This is really going well for Trump, and Barr. (sarc)

Trump will eventually pardon Flynn and everyone will know it was a sham.

 
 
 
Sean Treacy
1.1  Sean Treacy  replied to  JohnRussell @1    one month ago

You know judge Sullivan is going to lose this, right? 

 
 
 
JohnRussell
1.1.1  seeder  JohnRussell  replied to  Sean Treacy @1.1    one month ago

He's already won in the court of public opinion. 
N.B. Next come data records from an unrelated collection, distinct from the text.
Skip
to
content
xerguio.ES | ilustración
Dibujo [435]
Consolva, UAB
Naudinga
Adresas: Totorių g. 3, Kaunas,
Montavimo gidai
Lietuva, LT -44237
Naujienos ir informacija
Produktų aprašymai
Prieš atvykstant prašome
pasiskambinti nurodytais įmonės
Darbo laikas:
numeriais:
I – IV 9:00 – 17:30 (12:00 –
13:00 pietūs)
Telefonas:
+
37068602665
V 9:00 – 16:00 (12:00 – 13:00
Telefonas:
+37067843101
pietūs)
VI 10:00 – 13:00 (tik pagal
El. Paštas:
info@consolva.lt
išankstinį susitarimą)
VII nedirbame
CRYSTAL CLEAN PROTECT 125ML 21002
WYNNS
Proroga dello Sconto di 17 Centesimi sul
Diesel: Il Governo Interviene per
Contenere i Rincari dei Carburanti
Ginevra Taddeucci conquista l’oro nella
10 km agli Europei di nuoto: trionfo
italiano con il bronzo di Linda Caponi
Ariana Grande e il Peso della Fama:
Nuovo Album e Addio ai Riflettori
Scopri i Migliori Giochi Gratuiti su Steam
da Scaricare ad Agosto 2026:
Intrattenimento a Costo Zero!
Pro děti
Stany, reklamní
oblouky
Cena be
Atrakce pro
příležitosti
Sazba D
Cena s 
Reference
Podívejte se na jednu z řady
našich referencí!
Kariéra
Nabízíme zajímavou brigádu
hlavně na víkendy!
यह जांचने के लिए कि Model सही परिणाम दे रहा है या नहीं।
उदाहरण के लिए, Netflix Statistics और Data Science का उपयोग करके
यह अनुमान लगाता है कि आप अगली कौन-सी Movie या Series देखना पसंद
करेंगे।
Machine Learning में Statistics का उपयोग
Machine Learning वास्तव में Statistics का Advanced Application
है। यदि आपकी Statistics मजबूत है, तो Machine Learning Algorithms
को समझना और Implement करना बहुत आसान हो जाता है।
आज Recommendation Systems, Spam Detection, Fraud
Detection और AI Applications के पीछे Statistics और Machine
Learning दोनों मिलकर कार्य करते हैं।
Trump and Barr's malevolent scheme has been exposed. 

 
 
 
The Magic Eight Ball
1.1.2  The Magic Eight Ball  replied to  JohnRussell @1.1.1    one month ago
malevolent scheme has been exposed.

LOL

the only thing exposed is the left's hate of trump 

that is NOT breaking news.... 

 
 
 
Greg Jones
1.1.3  Greg Jones  replied to  JohnRussell @1.1.1    one month ago
Trump and Barr's malevolent scheme has been exposed. 

What's been very widely exposed for all the voters to see is the sham perpetrated by the Obama regime, and it's flunkies in the FBI, CIA, and IRS.
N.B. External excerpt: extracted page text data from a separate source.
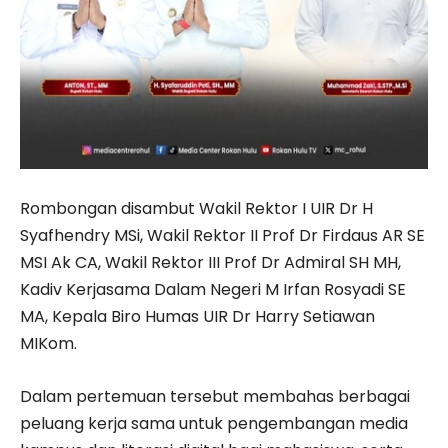
Rombongan disambut Wakil Rektor I UIR Dr H
Syafhendry MSi, Wakil Rektor II Prof Dr Firdaus AR SE
MSI Ak CA, Wakil Rektor III Prof Dr Admiral SH MH,
Kadiv Kerjasama Dalam Negeri M Irfan Rosyadi SE
MA, Kepala Biro Humas UIR Dr Harry Setiawan
MIKom.
Dalam pertemuan tersebut membahas berbagai
peluang kerja sama untuk pengembangan media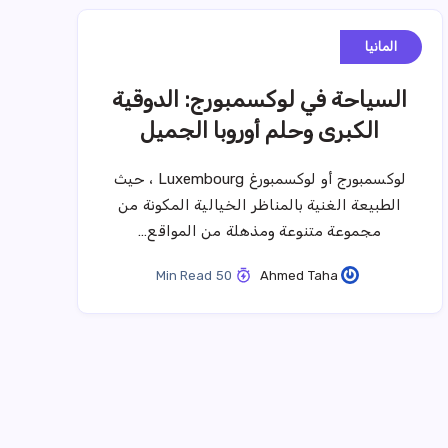
المانيا
السياحة في لوكسمبورج: الدوقية
الكبرى وحلم أوروبا الجميل
لوكسمبورج أو لوكسمبورغ Luxembourg ، حيث
الطبيعة الغنية بالمناظر الخيالية المكونة من
مجموعة متنوعة ومذهلة من المواقع…
50 Min Read
Ahmed Taha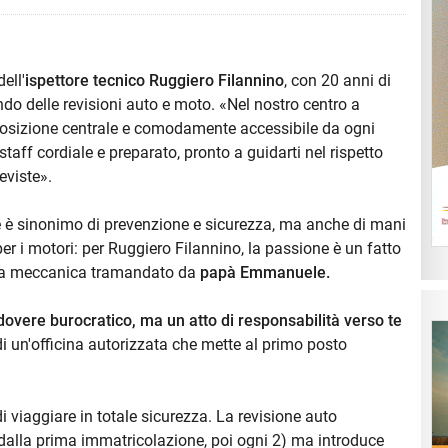
ell'
ispettore tecnico Ruggiero Filannino
, con 20 anni di
o delle revisioni auto e moto. «Nel nostro centro a
posizione centrale e comodamente accessibile da ogni
staff cordiale e preparato, pronto a guidarti nel rispetto
eviste».
e è sinonimo di prevenzione e sicurezza, ma anche di mani
r i motori: per Ruggiero Filannino, la passione è un fatto
lla meccanica tramandato da
papà Emmanuele.
dovere burocratico, ma un atto di responsabilità verso te
 un'officina autorizzata che mette al primo posto
i viaggiare in totale sicurezza. La revisione auto
alla prima immatricolazione, poi ogni 2) ma introduce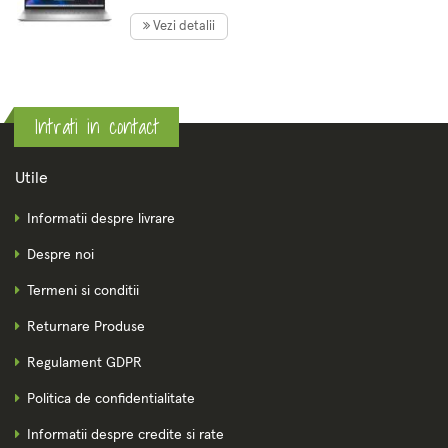
8Gb DDR4, 512Gb SSD, Win11
Vezi detalii
Intrati in contact
Utile
Informatii despre livrare
Despre noi
Termeni si conditii
Returnare Produse
Regulament GDPR
Politica de confidentialitate
Informatii despre credite si rate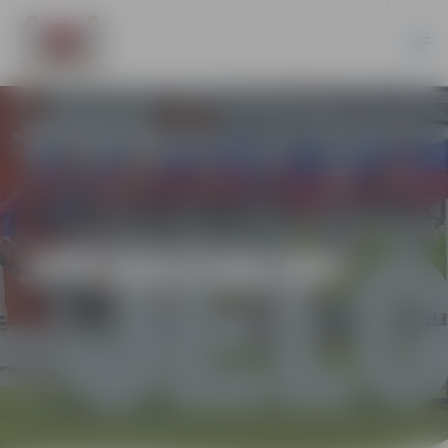
JPD2017/81/MI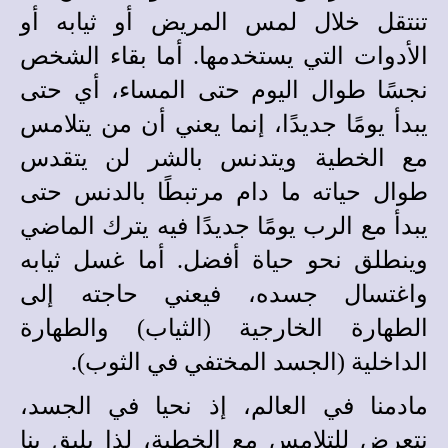
تنتقل خلال لمس المريض أو ثيابه أو
الأدوات التي يستخدمها. أما بقاء الشخص
نجسًا طوال اليوم حتى المساء، أي حتى
يبدأ يومًا جديدًا، إنما يعني أن من يتلامس
مع الخطية ويتدنس بالشر لن يتقدس
طوال حياته ما دام مرتبطًا بالدنس حتى
يبدأ مع الرب يومًا جديدًا فيه يترك الماضي
وينطلق نحو حياة أفضل. أما غسل ثيابه
واغتسال جسده، فيعني حاجته إلى
الطهارة الخارجية (الثياب) والطهارة
الداخلية (الجسد المختفي في الثوب).
مادمنا في العالم، إذ نحيا في الجسد،
نتعرض للتلامس مع الخطية، لذا يليق بنا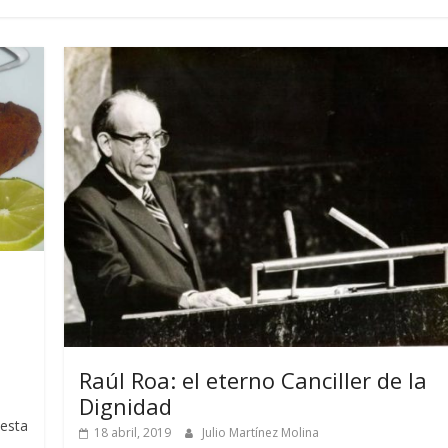
Raúl Roa: el eterno Canciller de la
Dignidad
 esta
18 abril, 2019
Julio Martínez Molina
Flynn committed nothing more than the process crime of allegedly lying to the FBI, which at the time was trying to catch him in a perjury trap on trumped up charges. Not a good thing, but not serious enough to warrant imprisonment. Sullivan is just another left wing hack judge who should be kicked off the bench.

 
 
 
evilgenius
1.1.4  evilgenius  replied to  Greg Jones @1.1.3    one month ago
Flynn committed nothing more than the process crime of allegedly lying to the FBI, which at the time was trying to catch him in a perjury trap on trumped up charges.

So, when robber lie to the cops about robbing a bank they can get off because why? Spin baby spin!

 
 
 
Greg Jones
1.1.5  Greg Jones  replied to  evilgenius @1.1.4    one month ago

If he said he did rob the bank, but actually didn't rob the bank, how much should he be punished for simply lying to authorities to protect his family, when those FBI agents were trying to set him up.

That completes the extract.